Return each record unchanged and drop the images.

BEGIN EXERCISE DATA

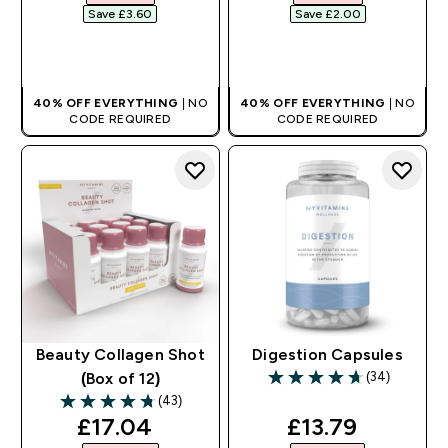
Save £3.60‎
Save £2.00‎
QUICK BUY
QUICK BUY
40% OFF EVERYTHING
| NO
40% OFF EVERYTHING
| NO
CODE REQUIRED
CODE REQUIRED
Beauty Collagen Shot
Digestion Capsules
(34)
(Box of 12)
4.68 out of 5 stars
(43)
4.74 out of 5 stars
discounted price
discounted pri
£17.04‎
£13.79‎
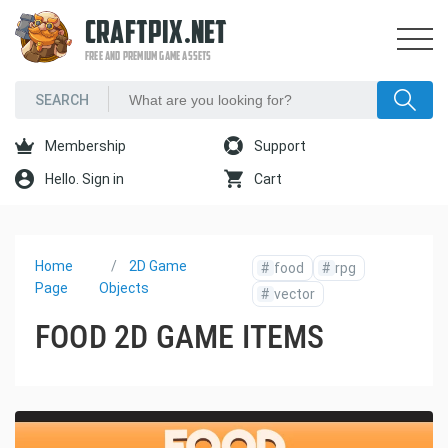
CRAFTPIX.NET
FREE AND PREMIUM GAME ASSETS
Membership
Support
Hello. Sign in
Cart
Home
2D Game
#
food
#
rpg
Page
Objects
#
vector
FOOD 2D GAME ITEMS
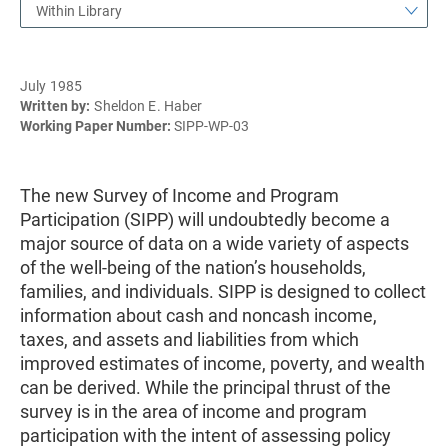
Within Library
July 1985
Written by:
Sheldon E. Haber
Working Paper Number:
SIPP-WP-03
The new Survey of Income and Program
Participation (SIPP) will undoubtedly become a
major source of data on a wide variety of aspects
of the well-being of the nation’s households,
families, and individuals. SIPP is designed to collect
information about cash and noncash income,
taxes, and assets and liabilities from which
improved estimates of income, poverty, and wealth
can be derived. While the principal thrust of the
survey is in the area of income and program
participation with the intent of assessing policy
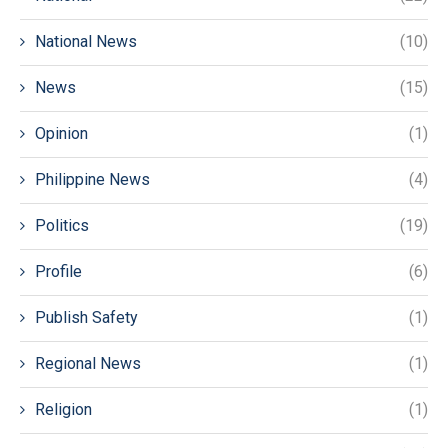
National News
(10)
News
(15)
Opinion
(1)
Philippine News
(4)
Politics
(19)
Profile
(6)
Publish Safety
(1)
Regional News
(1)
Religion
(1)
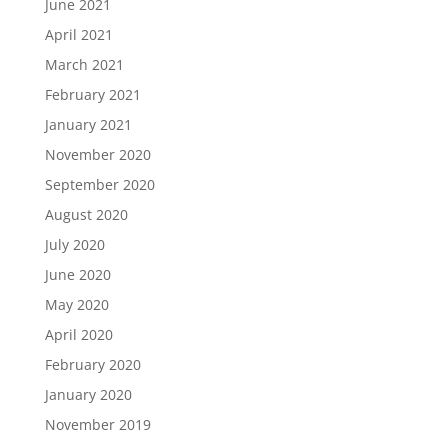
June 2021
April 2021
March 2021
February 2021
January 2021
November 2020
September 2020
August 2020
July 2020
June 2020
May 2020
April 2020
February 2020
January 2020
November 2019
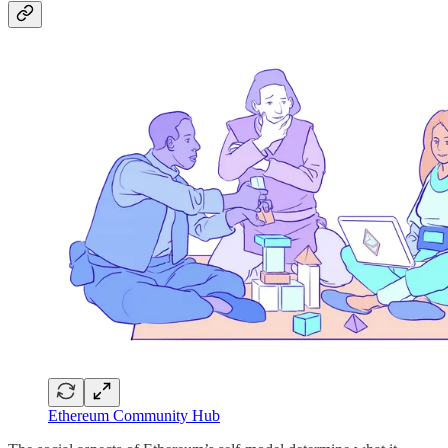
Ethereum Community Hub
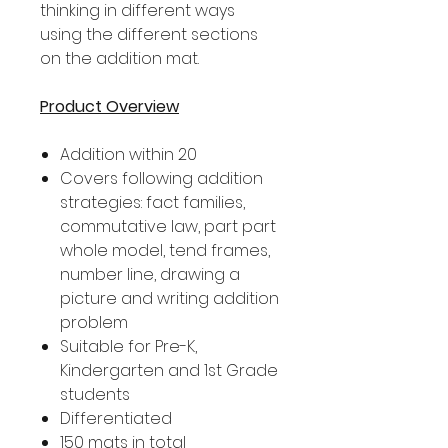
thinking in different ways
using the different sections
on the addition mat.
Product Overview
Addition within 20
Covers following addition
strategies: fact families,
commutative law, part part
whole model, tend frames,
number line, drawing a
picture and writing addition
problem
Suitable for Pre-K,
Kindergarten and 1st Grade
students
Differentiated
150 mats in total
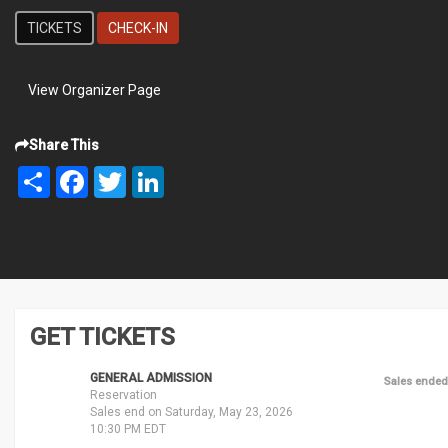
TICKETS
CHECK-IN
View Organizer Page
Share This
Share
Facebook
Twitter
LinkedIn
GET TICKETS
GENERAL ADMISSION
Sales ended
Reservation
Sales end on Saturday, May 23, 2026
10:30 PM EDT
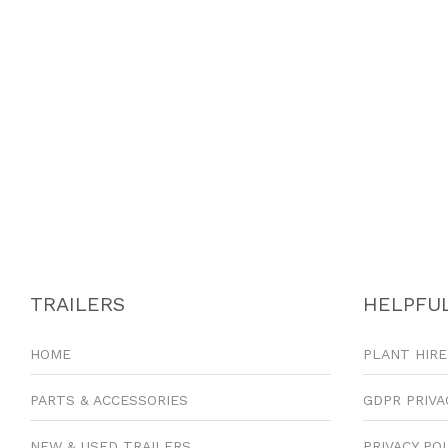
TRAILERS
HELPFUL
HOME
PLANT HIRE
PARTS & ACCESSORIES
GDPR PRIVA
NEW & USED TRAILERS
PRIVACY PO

END EXERCISE DATA

ANSWER FOR THE TASK:
Save £3.60‎
Save £2.00‎
QUICK BUY
QUICK BUY
40% OFF EVERYTHING
| NO
40% OFF EVERYTHING
| NO
CODE REQUIRED
CODE REQUIRED
Beauty Collagen Shot
Digestion Capsules
(34)
(Box of 12)
4.68 out of 5 stars
(43)
4.74 out of 5 stars
discounted price
discounted pri
£17.04‎
£13.79‎
CRAFTPIX.NET
FREE AND PREMIUM GAME ASSETS
Membership
Support
Hello. Sign in
Cart
Home
2D Game
#
food
#
rpg
Page
Objects
#
vector
FOOD 2D GAME ITEMS
Within Library
July 1985
Written by:
Sheldon E. Haber
Working Paper Number:
SIPP-WP-03
The new Survey of Income and Program
Participation (SIPP) will undoubtedly become a
major source of data on a wide variety of aspects
of the well-being of the nation’s households,
families, and individuals. SIPP is designed to collect
information about cash and noncash income,
taxes, and assets and liabilities from which
improved estimates of income, poverty, and wealth
can be derived. While the principal thrust of the
survey is in the area of income and program
participation with the intent of assessing policy
National News
(10)
News
(15)
Opinion
(1)
Philippine News
(4)
Politics
(19)
Profile
(6)
Publish Safety
(1)
Regional News
(1)
Religion
(1)
June 2021
April 2021
March 2021
February 2021
January 2021
November 2020
September 2020
August 2020
July 2020
June 2020
May 2020
April 2020
February 2020
January 2020
November 2019
Ethereum Community Hub
thinking in different ways
using the different sections
on the addition mat.
Product Overview
Addition within 20
Covers following addition
strategies: fact families,
commutative law, part part
whole model, tend frames,
number line, drawing a
picture and writing addition
problem
Suitable for Pre-K,
Kindergarten and 1st Grade
students
Differentiated
150 mats in total
TICKETS
CHECK-IN
View Organizer Page
Share This
Share
Facebook
Twitter
LinkedIn
GET TICKETS
GENERAL ADMISSION
Sales ended
Reservation
Sales end on Saturday, May 23, 2026
10:30 PM EDT
TRAILERS
HELPFUL
HOME
PLANT HIRE
PARTS & ACCESSORIES
GDPR PRIVA
NEW & USED TRAILERS
PRIVACY PO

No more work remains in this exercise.